● STUDY MATERIAL:
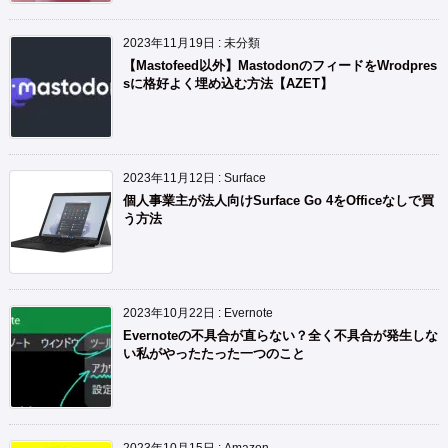
2023年11月19日
:
未分類
【Mastofeed以外】MastodonのフィードをWrodpres
sに格好よく埋め込む方法【AZET】
2023年11月12日
:
Surface
個人事業主が法人向けSurface Go 4をOfficeなしで買
う方法
2023年10月22日
:
Evernote
Evernoteの不具合が直らない？全く不具合が発生しな
い私がやったたった一つのこと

● EXERCISE:
Everything from the line with "Evernoteの不具合が直らない？全く不具合が発生しな" to the last line of the data is what to return, word for word; leave out the rest.

● WORKED SOLUTION:
Evernoteの不具合が直らない？全く不具合が発生しな
い私がやったたった一つのこと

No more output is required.